EXERCISE DESCRIPTION »
Set out exactly, and with nothing added, the line containing "Wrap output in <instances>...</instances>. Outline any" and every line after it through the final line of the data.

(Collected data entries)
----
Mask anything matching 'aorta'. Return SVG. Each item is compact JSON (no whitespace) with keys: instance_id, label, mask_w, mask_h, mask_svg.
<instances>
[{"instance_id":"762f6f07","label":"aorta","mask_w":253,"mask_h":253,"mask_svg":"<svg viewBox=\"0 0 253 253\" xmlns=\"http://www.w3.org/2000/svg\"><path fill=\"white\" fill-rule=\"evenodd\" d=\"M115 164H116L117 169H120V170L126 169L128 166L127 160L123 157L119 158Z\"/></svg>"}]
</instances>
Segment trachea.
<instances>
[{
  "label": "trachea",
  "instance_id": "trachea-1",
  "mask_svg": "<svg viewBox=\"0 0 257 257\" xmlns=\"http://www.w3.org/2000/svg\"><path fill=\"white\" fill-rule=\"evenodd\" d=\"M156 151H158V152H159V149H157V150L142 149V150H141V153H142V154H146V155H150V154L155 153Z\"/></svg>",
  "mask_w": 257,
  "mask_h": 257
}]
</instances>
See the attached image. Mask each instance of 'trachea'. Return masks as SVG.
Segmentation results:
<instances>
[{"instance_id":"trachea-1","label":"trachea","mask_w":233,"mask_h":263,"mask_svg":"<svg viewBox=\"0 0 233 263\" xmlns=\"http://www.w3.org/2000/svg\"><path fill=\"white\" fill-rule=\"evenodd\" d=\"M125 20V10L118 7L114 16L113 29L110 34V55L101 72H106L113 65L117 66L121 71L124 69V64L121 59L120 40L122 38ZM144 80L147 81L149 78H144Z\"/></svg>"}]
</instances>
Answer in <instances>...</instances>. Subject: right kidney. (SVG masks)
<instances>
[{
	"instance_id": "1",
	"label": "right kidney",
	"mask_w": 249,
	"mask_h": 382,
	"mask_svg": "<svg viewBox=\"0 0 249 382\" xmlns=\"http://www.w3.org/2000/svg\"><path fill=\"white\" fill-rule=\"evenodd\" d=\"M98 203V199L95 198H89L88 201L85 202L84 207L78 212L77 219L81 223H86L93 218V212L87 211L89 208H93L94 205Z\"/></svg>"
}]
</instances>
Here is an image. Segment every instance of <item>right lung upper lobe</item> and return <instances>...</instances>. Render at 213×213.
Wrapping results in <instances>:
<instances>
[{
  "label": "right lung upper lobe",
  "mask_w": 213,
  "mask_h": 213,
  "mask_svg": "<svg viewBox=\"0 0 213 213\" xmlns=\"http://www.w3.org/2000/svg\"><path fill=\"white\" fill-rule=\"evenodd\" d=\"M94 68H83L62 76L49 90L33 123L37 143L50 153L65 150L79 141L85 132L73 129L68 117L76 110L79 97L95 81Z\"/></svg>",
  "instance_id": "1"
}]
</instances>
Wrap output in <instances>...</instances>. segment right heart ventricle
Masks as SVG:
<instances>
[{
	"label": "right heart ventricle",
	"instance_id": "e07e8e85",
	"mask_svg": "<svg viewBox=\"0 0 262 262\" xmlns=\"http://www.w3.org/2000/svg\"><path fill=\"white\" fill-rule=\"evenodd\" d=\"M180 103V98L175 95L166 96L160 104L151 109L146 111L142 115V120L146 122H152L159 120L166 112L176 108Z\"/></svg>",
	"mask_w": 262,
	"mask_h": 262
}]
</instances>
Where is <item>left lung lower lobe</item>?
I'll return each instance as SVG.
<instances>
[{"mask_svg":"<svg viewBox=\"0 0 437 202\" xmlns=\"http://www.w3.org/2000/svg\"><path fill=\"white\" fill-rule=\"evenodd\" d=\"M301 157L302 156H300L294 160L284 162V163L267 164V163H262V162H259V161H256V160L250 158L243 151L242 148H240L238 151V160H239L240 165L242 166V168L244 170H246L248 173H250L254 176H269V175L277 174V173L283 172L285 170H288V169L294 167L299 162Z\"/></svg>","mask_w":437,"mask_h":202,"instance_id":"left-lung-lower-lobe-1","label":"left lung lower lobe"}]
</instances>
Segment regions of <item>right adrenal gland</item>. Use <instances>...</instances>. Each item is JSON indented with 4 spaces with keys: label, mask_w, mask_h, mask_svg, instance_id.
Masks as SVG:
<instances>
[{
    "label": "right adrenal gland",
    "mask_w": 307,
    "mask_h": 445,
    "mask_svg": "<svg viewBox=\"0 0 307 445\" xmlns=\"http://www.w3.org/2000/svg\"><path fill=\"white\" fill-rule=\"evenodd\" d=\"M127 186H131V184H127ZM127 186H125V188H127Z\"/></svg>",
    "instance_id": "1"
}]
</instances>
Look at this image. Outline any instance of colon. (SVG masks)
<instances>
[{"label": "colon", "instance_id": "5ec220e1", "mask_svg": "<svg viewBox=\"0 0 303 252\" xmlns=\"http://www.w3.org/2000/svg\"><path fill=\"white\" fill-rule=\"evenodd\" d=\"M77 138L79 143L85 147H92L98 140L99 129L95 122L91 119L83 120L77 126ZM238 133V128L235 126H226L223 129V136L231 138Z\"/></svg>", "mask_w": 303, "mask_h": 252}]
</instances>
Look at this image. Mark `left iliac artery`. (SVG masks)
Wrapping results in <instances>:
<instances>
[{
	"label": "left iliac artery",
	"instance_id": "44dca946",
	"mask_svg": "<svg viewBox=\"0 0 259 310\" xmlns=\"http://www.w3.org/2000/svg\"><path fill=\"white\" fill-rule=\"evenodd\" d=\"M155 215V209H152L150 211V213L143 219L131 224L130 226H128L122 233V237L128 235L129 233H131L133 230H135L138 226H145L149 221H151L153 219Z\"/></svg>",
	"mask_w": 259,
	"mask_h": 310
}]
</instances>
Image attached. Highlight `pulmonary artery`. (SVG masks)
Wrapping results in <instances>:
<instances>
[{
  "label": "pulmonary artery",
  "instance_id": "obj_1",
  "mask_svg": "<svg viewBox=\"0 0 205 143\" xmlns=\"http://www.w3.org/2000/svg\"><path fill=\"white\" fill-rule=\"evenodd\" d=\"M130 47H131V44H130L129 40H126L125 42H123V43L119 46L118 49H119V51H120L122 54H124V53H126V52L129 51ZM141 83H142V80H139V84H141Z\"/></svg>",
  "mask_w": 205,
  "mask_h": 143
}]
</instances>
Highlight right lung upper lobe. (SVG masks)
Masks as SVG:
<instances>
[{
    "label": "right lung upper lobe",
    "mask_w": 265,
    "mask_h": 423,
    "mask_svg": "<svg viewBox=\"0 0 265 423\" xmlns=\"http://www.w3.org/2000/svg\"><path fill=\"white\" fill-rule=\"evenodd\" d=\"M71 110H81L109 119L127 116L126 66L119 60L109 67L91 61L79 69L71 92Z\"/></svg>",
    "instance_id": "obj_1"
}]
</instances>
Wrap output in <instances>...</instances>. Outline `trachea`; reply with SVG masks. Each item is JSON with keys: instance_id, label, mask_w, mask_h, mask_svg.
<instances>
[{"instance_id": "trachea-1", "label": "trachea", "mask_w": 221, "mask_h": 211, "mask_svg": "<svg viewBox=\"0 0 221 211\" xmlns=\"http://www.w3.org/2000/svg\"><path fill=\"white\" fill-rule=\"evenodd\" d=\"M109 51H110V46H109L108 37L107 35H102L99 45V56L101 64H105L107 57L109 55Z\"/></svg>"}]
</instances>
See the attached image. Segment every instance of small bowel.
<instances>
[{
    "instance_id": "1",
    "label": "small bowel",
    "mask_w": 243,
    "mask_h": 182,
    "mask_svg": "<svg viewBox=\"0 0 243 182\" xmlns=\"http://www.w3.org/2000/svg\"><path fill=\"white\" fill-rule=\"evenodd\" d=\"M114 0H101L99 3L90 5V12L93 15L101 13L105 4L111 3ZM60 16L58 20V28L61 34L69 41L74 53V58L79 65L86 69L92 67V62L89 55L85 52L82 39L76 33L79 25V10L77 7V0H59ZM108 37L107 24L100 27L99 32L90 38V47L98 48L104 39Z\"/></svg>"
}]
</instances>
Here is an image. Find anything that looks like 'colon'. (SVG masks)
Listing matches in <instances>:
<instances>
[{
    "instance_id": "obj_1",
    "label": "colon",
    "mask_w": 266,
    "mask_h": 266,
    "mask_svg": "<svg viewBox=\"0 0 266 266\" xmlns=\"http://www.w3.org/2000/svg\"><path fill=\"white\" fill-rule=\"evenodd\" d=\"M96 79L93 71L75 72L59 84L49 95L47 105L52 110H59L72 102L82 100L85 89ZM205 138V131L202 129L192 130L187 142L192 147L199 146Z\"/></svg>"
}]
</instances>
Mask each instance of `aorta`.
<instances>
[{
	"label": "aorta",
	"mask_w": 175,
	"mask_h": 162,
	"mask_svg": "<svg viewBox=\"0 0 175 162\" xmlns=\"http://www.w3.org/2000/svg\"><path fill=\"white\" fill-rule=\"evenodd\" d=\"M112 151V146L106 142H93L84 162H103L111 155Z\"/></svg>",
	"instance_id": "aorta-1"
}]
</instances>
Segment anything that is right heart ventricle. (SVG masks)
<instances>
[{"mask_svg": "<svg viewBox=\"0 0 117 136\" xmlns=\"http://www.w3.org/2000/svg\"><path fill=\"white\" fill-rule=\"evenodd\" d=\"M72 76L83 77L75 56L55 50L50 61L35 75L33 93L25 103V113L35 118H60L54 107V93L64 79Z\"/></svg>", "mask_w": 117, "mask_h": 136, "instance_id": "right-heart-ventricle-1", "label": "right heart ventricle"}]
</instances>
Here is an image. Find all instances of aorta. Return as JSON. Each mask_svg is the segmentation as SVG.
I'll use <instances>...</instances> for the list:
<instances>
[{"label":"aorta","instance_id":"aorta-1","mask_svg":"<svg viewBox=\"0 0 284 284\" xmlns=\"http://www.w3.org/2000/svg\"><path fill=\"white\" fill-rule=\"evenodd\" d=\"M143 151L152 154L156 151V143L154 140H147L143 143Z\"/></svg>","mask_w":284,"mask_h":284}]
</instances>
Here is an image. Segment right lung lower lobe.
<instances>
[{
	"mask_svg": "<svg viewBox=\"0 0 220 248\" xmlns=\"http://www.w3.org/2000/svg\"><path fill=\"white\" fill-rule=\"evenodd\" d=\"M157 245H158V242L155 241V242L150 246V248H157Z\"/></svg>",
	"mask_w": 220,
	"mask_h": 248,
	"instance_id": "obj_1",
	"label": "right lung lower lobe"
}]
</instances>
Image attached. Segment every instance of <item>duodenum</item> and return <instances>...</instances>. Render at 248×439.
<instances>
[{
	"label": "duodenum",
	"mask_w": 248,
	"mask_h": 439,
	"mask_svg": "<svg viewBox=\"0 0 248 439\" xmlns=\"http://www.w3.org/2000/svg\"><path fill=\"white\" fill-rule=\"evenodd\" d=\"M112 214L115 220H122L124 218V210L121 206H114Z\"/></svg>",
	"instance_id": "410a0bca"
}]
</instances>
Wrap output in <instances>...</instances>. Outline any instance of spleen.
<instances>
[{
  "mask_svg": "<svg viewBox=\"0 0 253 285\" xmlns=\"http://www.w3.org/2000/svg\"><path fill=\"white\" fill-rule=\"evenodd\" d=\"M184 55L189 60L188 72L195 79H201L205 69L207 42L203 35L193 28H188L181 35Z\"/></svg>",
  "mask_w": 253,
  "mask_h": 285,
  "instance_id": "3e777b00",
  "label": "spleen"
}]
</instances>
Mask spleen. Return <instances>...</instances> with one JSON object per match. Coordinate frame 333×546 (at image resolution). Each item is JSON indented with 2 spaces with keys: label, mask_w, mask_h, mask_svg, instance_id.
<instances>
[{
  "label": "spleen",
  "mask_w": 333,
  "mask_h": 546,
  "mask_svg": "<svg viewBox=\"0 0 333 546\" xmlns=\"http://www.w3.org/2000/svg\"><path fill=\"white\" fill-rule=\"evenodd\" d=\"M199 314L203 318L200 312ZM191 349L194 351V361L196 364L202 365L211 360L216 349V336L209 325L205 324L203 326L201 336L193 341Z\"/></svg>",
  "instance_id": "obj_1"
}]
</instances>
----
OUTPUT OF THE EXERCISE »
Wrap output in <instances>...</instances>. Outline any instance of spleen.
<instances>
[{
  "mask_svg": "<svg viewBox=\"0 0 253 285\" xmlns=\"http://www.w3.org/2000/svg\"><path fill=\"white\" fill-rule=\"evenodd\" d=\"M184 55L189 60L188 72L195 79H201L205 69L207 42L203 35L193 28H188L181 35Z\"/></svg>",
  "mask_w": 253,
  "mask_h": 285,
  "instance_id": "3e777b00",
  "label": "spleen"
}]
</instances>
Mask spleen. Return <instances>...</instances> with one JSON object per match. Coordinate frame 333×546 (at image resolution). Each item is JSON indented with 2 spaces with keys: label, mask_w, mask_h, mask_svg, instance_id.
<instances>
[{
  "label": "spleen",
  "mask_w": 333,
  "mask_h": 546,
  "mask_svg": "<svg viewBox=\"0 0 333 546\" xmlns=\"http://www.w3.org/2000/svg\"><path fill=\"white\" fill-rule=\"evenodd\" d=\"M199 314L203 318L200 312ZM191 349L194 351V361L196 364L202 365L211 360L216 349V336L209 325L205 324L203 326L201 336L193 341Z\"/></svg>",
  "instance_id": "obj_1"
}]
</instances>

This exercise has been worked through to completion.